[EXERCISE MATERIALS Boundary: Start]

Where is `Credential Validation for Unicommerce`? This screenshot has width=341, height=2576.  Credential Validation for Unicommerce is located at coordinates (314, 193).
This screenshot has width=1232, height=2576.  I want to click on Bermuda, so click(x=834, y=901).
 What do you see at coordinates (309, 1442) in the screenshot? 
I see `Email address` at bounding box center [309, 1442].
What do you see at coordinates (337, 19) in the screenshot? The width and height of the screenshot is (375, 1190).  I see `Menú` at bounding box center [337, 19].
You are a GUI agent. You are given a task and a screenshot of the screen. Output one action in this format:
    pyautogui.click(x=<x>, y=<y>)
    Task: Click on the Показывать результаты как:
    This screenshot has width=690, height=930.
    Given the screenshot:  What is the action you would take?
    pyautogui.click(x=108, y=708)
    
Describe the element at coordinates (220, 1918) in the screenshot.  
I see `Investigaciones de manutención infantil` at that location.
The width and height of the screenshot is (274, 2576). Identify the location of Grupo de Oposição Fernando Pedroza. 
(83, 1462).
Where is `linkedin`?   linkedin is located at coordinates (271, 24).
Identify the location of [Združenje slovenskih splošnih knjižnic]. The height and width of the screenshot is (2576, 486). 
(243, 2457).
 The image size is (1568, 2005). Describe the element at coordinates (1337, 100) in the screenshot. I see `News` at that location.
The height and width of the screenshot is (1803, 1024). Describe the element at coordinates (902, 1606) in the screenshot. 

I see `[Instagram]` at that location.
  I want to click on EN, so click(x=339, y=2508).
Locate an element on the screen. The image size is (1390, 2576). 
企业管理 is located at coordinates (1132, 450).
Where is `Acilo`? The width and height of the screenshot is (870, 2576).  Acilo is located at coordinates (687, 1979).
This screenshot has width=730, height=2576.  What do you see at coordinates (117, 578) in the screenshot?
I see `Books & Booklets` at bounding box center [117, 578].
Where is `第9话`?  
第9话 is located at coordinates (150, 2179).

[EXERCISE MATERIALS Boundary: End]

# ABOUT THIS EXERCISE:
Nothing but the lines from the one containing "The height and width of the screenshot is (1803, 1024)." through the last line of the data above should be given again, each exactly as it stands.

# RESPONSE FOR THIS EXERCISE:
The height and width of the screenshot is (1803, 1024). Describe the element at coordinates (902, 1606) in the screenshot. 

I see `[Instagram]` at that location.
  I want to click on EN, so click(x=339, y=2508).
Locate an element on the screen. The image size is (1390, 2576). 
企业管理 is located at coordinates (1132, 450).
Where is `Acilo`? The width and height of the screenshot is (870, 2576).  Acilo is located at coordinates (687, 1979).
This screenshot has width=730, height=2576.  What do you see at coordinates (117, 578) in the screenshot?
I see `Books & Booklets` at bounding box center [117, 578].
Where is `第9话`?  
第9话 is located at coordinates (150, 2179).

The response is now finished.